After the last 2 blog entries, we have our worker process's main loop feed back into Azure's heath checking system. If we go unhealthy, Azure will notice and will eventually restart the worker role. However, this is a bit heavy handed; what if the failure was a temporary network error, a poison message or another bug - do we really want our node to die so easily? By refactoring our code slightly we can make our process far more robust and harder to kill than Chuck Norris!

Step 1, we need an interface - remember: every computer science problem can be solved by adding a new level of abstraction; but beware: a new level of abstraction will introduce a new problem.

Lets call it IProcessMessages - I prefer interface names that are grammatically correct - IDoThings, IHateThings, IDontGetOutMuch:

    public interface IProcessMessages 
    {
        bool Process ();
    }

Were Process will return true if it found a message and false if the queue was empty; we need this to determine if the node should have a quick sleep before checking the queue again.

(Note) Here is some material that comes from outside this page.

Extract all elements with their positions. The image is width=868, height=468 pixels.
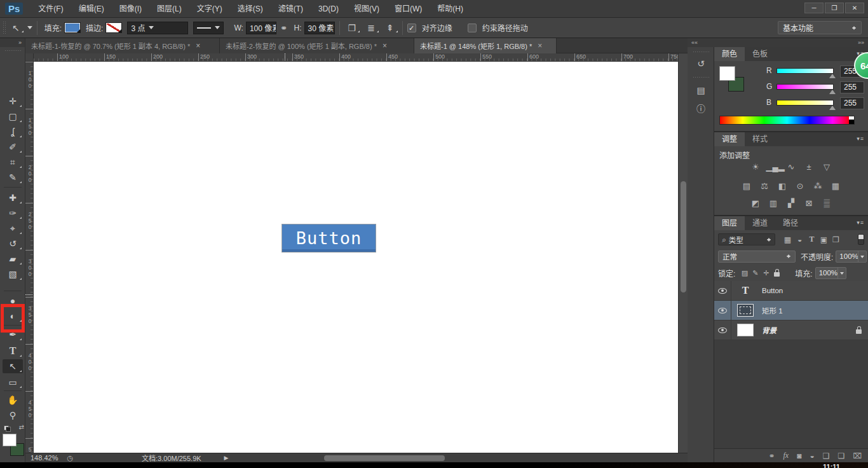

We can now create some processor types:

    public class QueueProcessor : IProcessMessages {

        MessageQueue queue;

        public QueueProcessor ()
        {
            QueueStorage qs = QueueStorage.Create (
                      StorageAccountInfo.GetDefaultQueueStorageAccountFromConfiguration());
            queue = qs.GetQueue ("myqueue");
        }

        public bool Process()
        {
            Message msg = queue.GetMessage ();
            if (msg != null) {
                ProcessMessage (msg);
            }
            return msg != null;
        }
    }

We've created an instance type and the initialisation of the queue is moved into the constructor. The creation of a queue is an expensive operation, as GetQueue involves a trip to the storage system, so we've moved it out of our processing loop. We can now modify our main loop to look like:

    public override void Start()
    {
        QueueProcessor p = new QueueProcessor ();

        while (true)
        {            
            // Updating the date time in the main loop
            lock (dateTimeLock)
            {
                lastThreadTest = DateTime.Now;
            }            
            
            if (p.Process () == false) {
                Thread.Sleep(DEFAULT_SLEEP_TIME);
            }
        }
    }

Functionally we are now pretty much back to what we had at the end of Part 2. Time for our bulletproof vest ... we can now update our main loop to catch any exceptions thrown from the process method. If we catch an exception, we can destroy the current processor, create a new one and carry on as though nothing happened. Now this isn't going to work for all errors and normally I wouldn't recommend catching exceptions that you can't explicitly deal with; as some of them could be unrecoverable. However, we have Azure's status check watching our back. If we don't update our lastThreadTest counter in the event of an exception, we will eventually go unhealthy and Azure will restart us. So our main loop looks like:

    public override void Start()
    {
        QueueProcessor p = new QueueProcessor ();

        while (true)
        {            
            try {
                if (p.Process () == false) {
                    Thread.Sleep(DEFAULT_SLEEP_TIME);
                }

                // Updating the date time only if an error is not occur
                lock (dateTimeLock)
                {
                    lastThreadTest = DateTime.Now;
                }            

            } catch (Exception ex) {
                RoleManager.WriteToLog("Error",
                    "Error occurred, trying again"
                    + ex.ToString());
                p = new QueueProcessor ();
            }
        }
    }

We might want to adjust the catch block to perform a sleep, just so we don't spin at 100% cpu in the event of repeated errors - this could even be on a back off algorithm, so the first couple of retry's have no sleep, then 100ms,500ms, ... Just so that longer lasting errors (network?) won't keep us to busy throwing exceptions. The easiest way for doing a back of is to declare an array of sleep times:

    private const int [] SLEEP_TIMES = { 0, 0, 100, 500, 1000, 2000, 5000, 10000 };

and have a local variable keep track of the current sleep time index:

        while (true)
        {            
            try {
                if (p.Process () == false) {
                    Thread.Sleep(DEFAULT_SLEEP_TIME);
                }

                // Updating the date time only if an error is not occur
                lock (dateTimeLock)
                {
                    lastThreadTest = DateTime.Now;
                }            

                // reset the sleep time
                sleepTimeIndex = 0;

            } catch (Exception ex) {
                RoleManager.WriteToLog("Error",
                    "Error occured, trying again"
                    + ex.ToString());
                p = new QueueProcessor ();
                // Sleep using our back off
                sleepTimeIndex = Math.Min (sleepTimeIndex++, SLEEP_TIMES.Length - 1);
                Thread.Sleep (SLEEP_TIMES [sleepTimeIndex]);
            }
        }

We can now survive errors with a more appropriate response and only rely on a restart in the event of repeated errors.

Neil